In this article we will see what reactive hypoglycemia is and its impact on our emotions and psychological processes in general.

    What is reactive hypoglycemia?

    Reactive hypoglycemia, or postprandial hypoglycemia, is a condition that results in low blood sugar right after a meal, which causes a number of unpleasant physical and psychological symptoms for the sufferer.

    This disorder usually occurs within 3 to 4 hours after a certain meal. what a difference with classic hypoglycaemia, which occurs when the person is fasting.

    The direct cause of reactive hypoglycemia is not entirely clear, although it may be related to one of the following, depending on the person: the type of food eaten, variations in the movement of food in the digestive tract. Typically, this results in a temporary lack of energy resources that the body can rely on to give cells what they need to function at full capacity.

    Other causes that can be found to explain reactive hypoglycemia are alcohol consumption, certain surgical procedures such as gastric bypass or ulcer surgery, inherited metabolic disorders or certain tumors.

      How does reactive hypoglycemia affect mood?

      As noted, reactive hypoglycemia is associated with a number of symptoms, including: weakness, hunger, pale skin, tremors, anemia, dizziness, sweating and malaise.

      In addition to this, some of the psychological symptoms that can appear in people with this type of disorder are anxiety, extreme fatigue, insomnia, disorientation and, in the most extreme cases, psychosis.

      Although symptoms vary from person to person, what is common to all people with reactive hypoglycemia is physical and emotional fatigue.

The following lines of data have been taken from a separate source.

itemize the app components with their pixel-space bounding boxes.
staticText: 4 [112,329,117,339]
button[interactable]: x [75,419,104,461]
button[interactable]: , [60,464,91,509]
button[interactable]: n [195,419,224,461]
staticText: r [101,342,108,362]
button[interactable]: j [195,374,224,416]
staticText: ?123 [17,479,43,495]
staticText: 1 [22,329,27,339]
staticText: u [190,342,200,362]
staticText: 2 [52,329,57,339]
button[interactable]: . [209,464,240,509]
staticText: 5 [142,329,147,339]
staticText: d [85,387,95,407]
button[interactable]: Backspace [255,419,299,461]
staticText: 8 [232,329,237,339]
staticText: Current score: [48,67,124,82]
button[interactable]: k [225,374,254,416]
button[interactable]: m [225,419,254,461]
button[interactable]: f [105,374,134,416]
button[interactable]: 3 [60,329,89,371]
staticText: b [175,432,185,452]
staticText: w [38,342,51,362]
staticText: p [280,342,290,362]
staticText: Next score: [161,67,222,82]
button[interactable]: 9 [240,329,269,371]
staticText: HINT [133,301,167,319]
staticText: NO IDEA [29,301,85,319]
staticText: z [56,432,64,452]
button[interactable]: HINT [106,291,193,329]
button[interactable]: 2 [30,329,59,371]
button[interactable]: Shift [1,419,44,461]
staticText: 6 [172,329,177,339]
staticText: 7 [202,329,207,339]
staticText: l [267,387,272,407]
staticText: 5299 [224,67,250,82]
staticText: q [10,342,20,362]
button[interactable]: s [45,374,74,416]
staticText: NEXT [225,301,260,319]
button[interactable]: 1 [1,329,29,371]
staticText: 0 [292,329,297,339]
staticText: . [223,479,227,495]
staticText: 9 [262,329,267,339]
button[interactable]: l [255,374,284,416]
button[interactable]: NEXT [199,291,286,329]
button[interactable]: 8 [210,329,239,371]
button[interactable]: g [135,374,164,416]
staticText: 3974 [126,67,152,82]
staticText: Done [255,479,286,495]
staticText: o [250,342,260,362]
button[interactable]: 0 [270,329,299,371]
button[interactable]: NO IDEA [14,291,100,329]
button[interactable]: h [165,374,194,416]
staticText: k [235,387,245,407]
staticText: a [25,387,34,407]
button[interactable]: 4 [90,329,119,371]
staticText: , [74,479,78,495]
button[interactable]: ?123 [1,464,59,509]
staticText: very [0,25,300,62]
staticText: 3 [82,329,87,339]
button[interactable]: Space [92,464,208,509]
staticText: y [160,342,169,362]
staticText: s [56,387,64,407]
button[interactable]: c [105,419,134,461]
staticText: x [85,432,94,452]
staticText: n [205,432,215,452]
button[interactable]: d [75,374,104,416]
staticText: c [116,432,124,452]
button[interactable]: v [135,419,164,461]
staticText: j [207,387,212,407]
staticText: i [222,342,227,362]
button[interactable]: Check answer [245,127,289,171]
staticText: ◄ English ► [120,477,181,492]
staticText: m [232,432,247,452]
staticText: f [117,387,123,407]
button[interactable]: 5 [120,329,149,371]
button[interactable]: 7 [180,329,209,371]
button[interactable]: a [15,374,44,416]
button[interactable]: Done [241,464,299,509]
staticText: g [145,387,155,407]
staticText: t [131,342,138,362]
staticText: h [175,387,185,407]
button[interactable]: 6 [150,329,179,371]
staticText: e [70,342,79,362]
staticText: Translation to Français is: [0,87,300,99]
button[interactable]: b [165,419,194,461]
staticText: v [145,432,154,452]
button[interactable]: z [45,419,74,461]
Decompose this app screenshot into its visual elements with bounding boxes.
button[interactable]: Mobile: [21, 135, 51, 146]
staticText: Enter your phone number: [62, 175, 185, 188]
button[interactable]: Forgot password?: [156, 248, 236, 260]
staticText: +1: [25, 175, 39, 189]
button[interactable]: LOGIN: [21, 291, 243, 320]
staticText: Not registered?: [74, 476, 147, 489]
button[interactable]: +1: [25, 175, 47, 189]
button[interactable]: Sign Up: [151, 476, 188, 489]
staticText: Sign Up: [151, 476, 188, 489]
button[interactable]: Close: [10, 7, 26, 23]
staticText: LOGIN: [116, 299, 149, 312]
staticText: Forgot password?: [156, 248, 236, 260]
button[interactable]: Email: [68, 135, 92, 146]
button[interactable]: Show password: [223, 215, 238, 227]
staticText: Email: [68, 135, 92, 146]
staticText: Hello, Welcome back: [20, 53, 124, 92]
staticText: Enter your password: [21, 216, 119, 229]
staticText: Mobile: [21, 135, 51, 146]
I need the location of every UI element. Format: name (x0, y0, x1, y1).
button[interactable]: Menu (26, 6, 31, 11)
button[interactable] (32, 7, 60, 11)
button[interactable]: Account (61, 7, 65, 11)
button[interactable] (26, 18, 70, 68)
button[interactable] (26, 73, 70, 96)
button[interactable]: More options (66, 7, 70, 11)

The tendency to suffer from this situation on a regular basis can significantly affect your ability to adapt to the demands of daily life, resulting in a lack of motivation and a tendency to procrastinate, or even a greater propensity to suffer from stress and anxiety. the situation overwhelms us, we have too many “fronts” to deal with and we don’t have enough energy to accomplish these tasks or responsibilities.

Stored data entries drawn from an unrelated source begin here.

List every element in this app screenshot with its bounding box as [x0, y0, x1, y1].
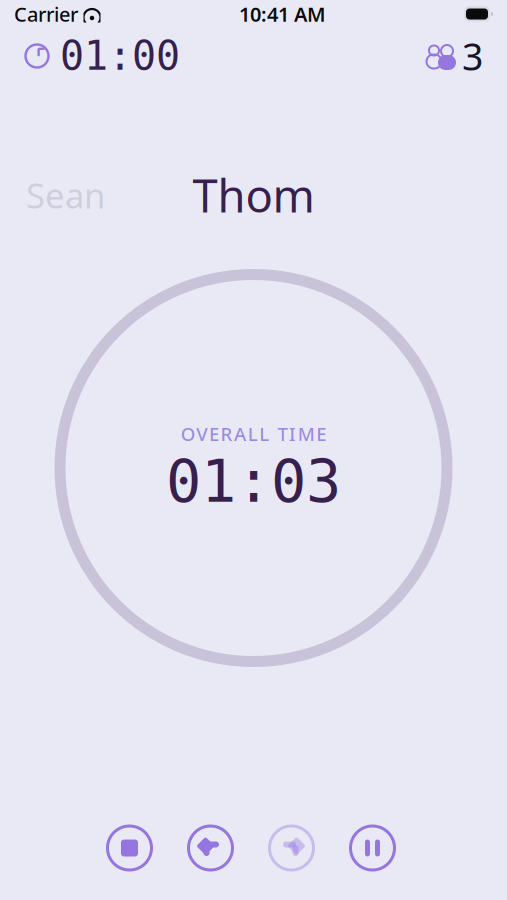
- staticText: 10:41 AM: [239, 1, 326, 27]
- button[interactable]: Previous: [186, 824, 234, 872]
- staticText: Sean: [26, 172, 105, 218]
- button[interactable]: Participants: [424, 31, 483, 81]
- staticText: 01:00: [60, 33, 180, 79]
- button[interactable]: Stop: [106, 824, 154, 872]
- staticText: Carrier: [14, 1, 78, 27]
- staticText: OVERALL TIME: [181, 421, 326, 446]
- button[interactable]: 01:00: [24, 33, 180, 79]
- staticText: Thom: [192, 165, 314, 225]
- staticText: 3: [462, 31, 483, 81]
- staticText: 01:03: [166, 448, 341, 515]
- button[interactable]: Pause: [348, 824, 396, 872]
- button[interactable]: Next: [268, 824, 316, 872]
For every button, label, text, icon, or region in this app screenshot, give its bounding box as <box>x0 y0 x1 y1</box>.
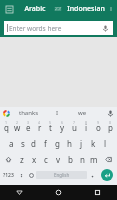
button[interactable]: x <box>28 151 40 167</box>
button[interactable]: ?123 <box>1 167 16 183</box>
staticText: 0 <box>109 120 112 125</box>
button[interactable]: 2 <box>12 119 23 135</box>
button[interactable]: English <box>36 171 87 179</box>
staticText: d <box>31 138 36 149</box>
staticText: f <box>44 138 47 149</box>
staticText: r <box>38 122 42 133</box>
button[interactable]: g <box>51 135 63 151</box>
button[interactable]: Backspace <box>100 151 116 167</box>
button[interactable]: Swap languages <box>52 3 64 15</box>
button[interactable]: v <box>52 151 64 167</box>
button[interactable]: Indonesian <box>64 0 107 18</box>
staticText: 8 <box>85 120 88 125</box>
staticText: x <box>32 154 37 165</box>
button[interactable]: d <box>28 135 39 151</box>
staticText: I <box>56 109 59 117</box>
button[interactable]: 5 <box>45 119 56 135</box>
button[interactable]: Recents <box>78 185 117 200</box>
staticText: English <box>54 172 70 178</box>
button[interactable]: 1 <box>1 119 12 135</box>
staticText: 5 <box>49 120 52 125</box>
staticText: s <box>21 138 25 149</box>
staticText: j <box>80 138 83 149</box>
button[interactable]: Home <box>39 185 78 200</box>
staticText: z <box>20 154 24 165</box>
button[interactable]: n <box>76 151 88 167</box>
button[interactable]: m <box>88 151 100 167</box>
button[interactable]: b <box>64 151 76 167</box>
staticText: Enter words here <box>9 24 62 33</box>
staticText: 3 <box>27 120 30 125</box>
button[interactable]: thanks <box>13 109 45 117</box>
button[interactable]: 8 <box>80 119 92 135</box>
button[interactable]: Menu <box>3 3 16 16</box>
staticText: 1 <box>5 120 8 125</box>
button[interactable]: Back <box>0 185 39 200</box>
staticText: i <box>85 122 88 133</box>
button[interactable]: 6 <box>56 119 68 135</box>
button[interactable]: j <box>75 135 87 151</box>
button[interactable]: Shift <box>1 151 16 167</box>
button[interactable]: Enter <box>101 169 113 181</box>
button[interactable]: Emoji <box>26 167 36 183</box>
button[interactable]: 9 <box>92 119 104 135</box>
button[interactable]: Arabic <box>17 0 52 18</box>
button[interactable]: s <box>17 135 28 151</box>
staticText: 7 <box>73 120 76 125</box>
staticText: Indonesian <box>67 4 105 14</box>
staticText: v <box>56 154 61 165</box>
staticText: Arabic <box>24 4 46 14</box>
button[interactable]: l <box>99 135 111 151</box>
staticText: g <box>55 138 60 149</box>
staticText: h <box>67 138 72 149</box>
staticText: u <box>72 122 77 133</box>
staticText: m <box>90 154 98 165</box>
staticText: 6 <box>61 120 64 125</box>
staticText: t <box>49 122 52 133</box>
staticText: we <box>78 109 87 117</box>
staticText: e <box>26 122 31 133</box>
button[interactable]: we <box>70 109 95 117</box>
button[interactable]: Google <box>2 109 11 118</box>
button[interactable]: k <box>87 135 99 151</box>
staticText: c <box>44 154 48 165</box>
staticText: w <box>14 122 21 133</box>
button[interactable]: 3 <box>23 119 34 135</box>
button[interactable]: Enter words here <box>4 21 113 35</box>
staticText: p <box>108 122 113 133</box>
button[interactable]: Comma <box>16 167 26 183</box>
button[interactable]: More options <box>107 0 114 18</box>
button[interactable]: Voice input <box>100 23 110 33</box>
staticText: 4 <box>38 120 41 125</box>
button[interactable]: Voice typing <box>105 108 115 118</box>
button[interactable]: I <box>45 109 70 117</box>
staticText: 2 <box>16 120 19 125</box>
button[interactable]: f <box>39 135 51 151</box>
staticText: y <box>60 122 65 133</box>
staticText: o <box>96 122 101 133</box>
button[interactable]: h <box>63 135 75 151</box>
staticText: thanks <box>19 109 39 117</box>
staticText: a <box>9 138 14 149</box>
button[interactable]: 0 <box>104 119 116 135</box>
staticText: n <box>80 154 85 165</box>
button[interactable]: c <box>40 151 52 167</box>
staticText: l <box>104 138 107 149</box>
button[interactable]: 7 <box>68 119 80 135</box>
button[interactable]: z <box>16 151 28 167</box>
staticText: q <box>4 122 9 133</box>
button[interactable]: 4 <box>34 119 45 135</box>
staticText: k <box>91 138 96 149</box>
staticText: 9 <box>97 120 100 125</box>
button[interactable]: a <box>6 135 17 151</box>
staticText: b <box>68 154 73 165</box>
staticText: ?123 <box>3 172 14 179</box>
button[interactable]: Period <box>87 167 97 183</box>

      Therefore, it’s easy for a self-fulfilling prophecy to happen: the person feels that he will not be able to convince himself to do what he has to do and, faced with this discomfort, he tries to stop thinking about these pending tasks, thus falling into procrastination.

        What can be done for reactive hypoglycemia?

        Treatment for reactive hypoglycemia involves an initial medical evaluation to determine if the symptoms the person is experiencing are actually caused by hypoglycemia.

        If so, the next step is to confirm that the symptoms go away as soon as the person returns to normal blood sugar levels, and if more severe symptoms occur, further medical tests may be done.

        Although reactive hypoglycemia is not associated with specific medical treatment and its effects wear off on their own fairly quickly, Some healthy measures can be put in place depending on the person’s that their symptoms disappear and their quality of life improves.

        The main dietary and mealtime modifications that can be implemented in a person with reactive hypoglycemia are:

        1. Eat a balanced diet

        Starting a balanced diet during the week is one of the best ways to avoid the effects of reactive hypoglycemia and It is a very healthy habit that will give us energy and physical and mental health.

        Maintaining a balanced diet means eating healthy foods such as lean meat protein and fiber-rich foods such as whole grains, fruits, and vegetables.

          2. Avoid certain foods

          Some of the foods we should eat if we have this type of disorder are sugary foods and simple processed carbohydrates such as white bread or white pasta.

          It is of great importance Avoid eating processed carbs on an empty stomach at all costsas they particularly affect people with reactive hypoglycaemia.

          3. Consume food when drinking alcohol

          Alcohol on an empty stomach is also highly recommended, which is why whenever alcohol is consumed, it should be consumed while eating some type of food to go with it.

          However, alcohol consumption is not recommended under any circumstancesneither for people with reactive hypoglycemia nor for those who do not have such a disorder.

          4. Eat multiple meals a day

          In order to avoid drastic drops in sugar, it is strongly recommended to eat several small meals throughout the day, spaced approximately every 3 hours. In this way, very large meals are avoided.

          Small meals or snacks can be of all kinds, but it is generally recommended that they be pieces of fruit, vegetables or healthy foods with little sugar.

            Are you looking for professional psychological support?

            If you need psychological help, contact me.

            My name is Tomas Santa CeciliaI am a psychologist and I can assist you in person or online via video call.

            Bibliographic references

            • Finsterer, J.; Mahjoub, SZ (2014). Fatigue in healthy and sick individuals. American Journal of Hospice & Palliative Medicine, 31 (5): p. 562 – 575.
            • Wyatt, P. and. in the. (2021). Postprandial glycemic declines predict appetite and energy intake in healthy individuals. Nature Metabolism, 3 (4): pp. 523 – 529.